• WHAT THE TASK ASKS
Write every line below out again exactly, images omitted.

Collected data:
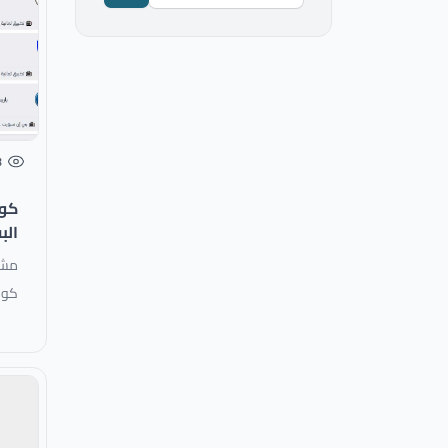
8
كور
البث ا
مشا
كورا 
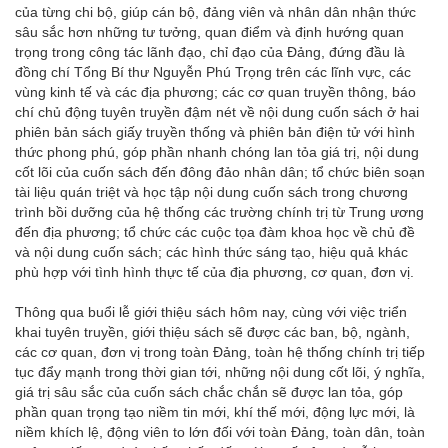
của từng chi bộ, giúp cán bộ, đảng viên và nhân dân nhận thức
sâu sắc hơn những tư tưởng, quan điểm và định hướng quan
trọng trong công tác lãnh đạo, chỉ đạo của Đảng, đứng đầu là
đồng chí Tổng Bí thư Nguyễn Phú Trọng trên các lĩnh vực, các
vùng kinh tế và các địa phương; các cơ quan truyền thông, báo
chí chủ động tuyên truyền đậm nét về nội dung cuốn sách ở hai
phiên bản sách giấy truyền thống và phiên bản điện tử với hình
thức phong phú, góp phần nhanh chóng lan tỏa giá trị, nội dung
cốt lõi của cuốn sách đến đông đảo nhân dân; tổ chức biên soạn
tài liệu quán triệt và học tập nội dung cuốn sách trong chương
trình bồi dưỡng của hệ thống các trường chính trị từ Trung ương
đến địa phương; tổ chức các cuộc tọa đàm khoa học về chủ đề
và nội dung cuốn sách; các hình thức sáng tạo, hiệu quả khác
phù hợp với tình hình thực tế của địa phương, cơ quan, đơn vị.
Thông qua buổi lễ giới thiệu sách hôm nay, cùng với việc triển
khai tuyên truyền, giới thiệu sách sẽ được các ban, bộ, ngành,
các cơ quan, đơn vị trong toàn Đảng, toàn hệ thống chính trị tiếp
tục đẩy mạnh trong thời gian tới, những nội dung cốt lõi, ý nghĩa,
giá trị sâu sắc của cuốn sách chắc chắn sẽ được lan tỏa, góp
phần quan trọng tạo niềm tin mới, khí thế mới, động lực mới, là
niềm khích lệ, động viên to lớn đối với toàn Đảng, toàn dân, toàn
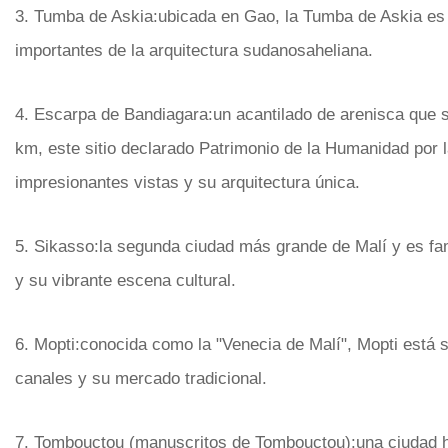
3. Tumba de Askia:ubicada en Gao, la Tumba de Askia e
importantes de la arquitectura sudanosaheliana.
4. Escarpa de Bandiagara:un acantilado de arenisca que 
km, este sitio declarado Patrimonio de la Humanidad p
impresionantes vistas y su arquitectura única.
5. Sikasso:la segunda ciudad más grande de Malí y es fam
y su vibrante escena cultural.
6. Mopti:conocida como la "Venecia de Malí", Mopti está s
canales y su mercado tradicional.
7. Tombouctou (manuscritos de Tombouctou):una ciudad hi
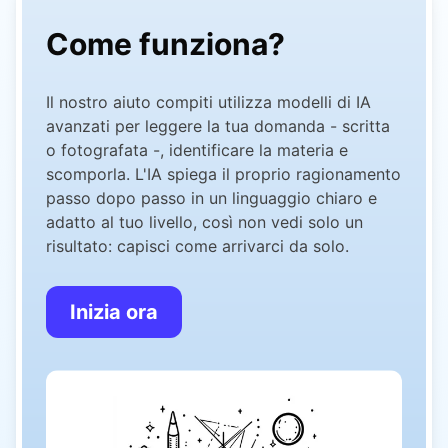
Come funziona?
Il nostro aiuto compiti utilizza modelli di IA
avanzati per leggere la tua domanda - scritta
o fotografata -, identificare la materia e
scomporla. L'IA spiega il proprio ragionamento
passo dopo passo in un linguaggio chiaro e
adatto al tuo livello, così non vedi solo un
risultato: capisci come arrivarci da solo.
Inizia ora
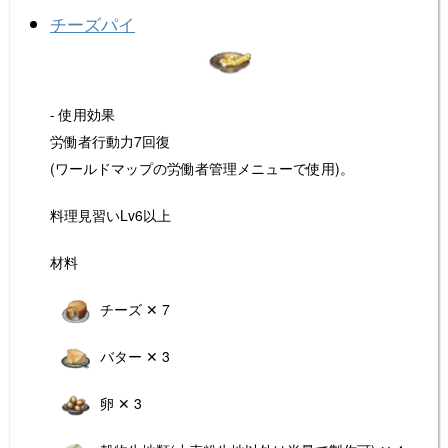
チーズパイ
- 使用効果
労働者行動力7回復
(ワールドマップの労働者管理メニューで使用)。
料理見習いLv6以上
材料
チーズ ✕ 7
バター ✕ 3
卵 ✕ 3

• RESULT
8
كور
البث ا
مشا
كورا 
của từng chi bộ, giúp cán bộ, đảng viên và nhân dân nhận thức
sâu sắc hơn những tư tưởng, quan điểm và định hướng quan
trọng trong công tác lãnh đạo, chỉ đạo của Đảng, đứng đầu là
đồng chí Tổng Bí thư Nguyễn Phú Trọng trên các lĩnh vực, các
vùng kinh tế và các địa phương; các cơ quan truyền thông, báo
chí chủ động tuyên truyền đậm nét về nội dung cuốn sách ở hai
phiên bản sách giấy truyền thống và phiên bản điện tử với hình
thức phong phú, góp phần nhanh chóng lan tỏa giá trị, nội dung
cốt lõi của cuốn sách đến đông đảo nhân dân; tổ chức biên soạn
tài liệu quán triệt và học tập nội dung cuốn sách trong chương
trình bồi dưỡng của hệ thống các trường chính trị từ Trung ương
đến địa phương; tổ chức các cuộc tọa đàm khoa học về chủ đề
và nội dung cuốn sách; các hình thức sáng tạo, hiệu quả khác
phù hợp với tình hình thực tế của địa phương, cơ quan, đơn vị.
Thông qua buổi lễ giới thiệu sách hôm nay, cùng với việc triển
khai tuyên truyền, giới thiệu sách sẽ được các ban, bộ, ngành,
các cơ quan, đơn vị trong toàn Đảng, toàn hệ thống chính trị tiếp
tục đẩy mạnh trong thời gian tới, những nội dung cốt lõi, ý nghĩa,
giá trị sâu sắc của cuốn sách chắc chắn sẽ được lan tỏa, góp
phần quan trọng tạo niềm tin mới, khí thế mới, động lực mới, là
niềm khích lệ, động viên to lớn đối với toàn Đảng, toàn dân, toàn
3. Tumba de Askia:ubicada en Gao, la Tumba de Askia e
importantes de la arquitectura sudanosaheliana.
4. Escarpa de Bandiagara:un acantilado de arenisca que 
km, este sitio declarado Patrimonio de la Humanidad p
impresionantes vistas y su arquitectura única.
5. Sikasso:la segunda ciudad más grande de Malí y es fam
y su vibrante escena cultural.
6. Mopti:conocida como la "Venecia de Malí", Mopti está s
canales y su mercado tradicional.
7. Tombouctou (manuscritos de Tombouctou):una ciudad hi
Come funziona?
Il nostro aiuto compiti utilizza modelli di IA
avanzati per leggere la tua domanda - scritta
o fotografata -, identificare la materia e
scomporla. L'IA spiega il proprio ragionamento
passo dopo passo in un linguaggio chiaro e
adatto al tuo livello, così non vedi solo un
risultato: capisci come arrivarci da solo.
Inizia ora
チーズパイ
- 使用効果
労働者行動力7回復
(ワールドマップの労働者管理メニューで使用)。
料理見習いLv6以上
材料
チーズ ✕ 7
バター ✕ 3
卵 ✕ 3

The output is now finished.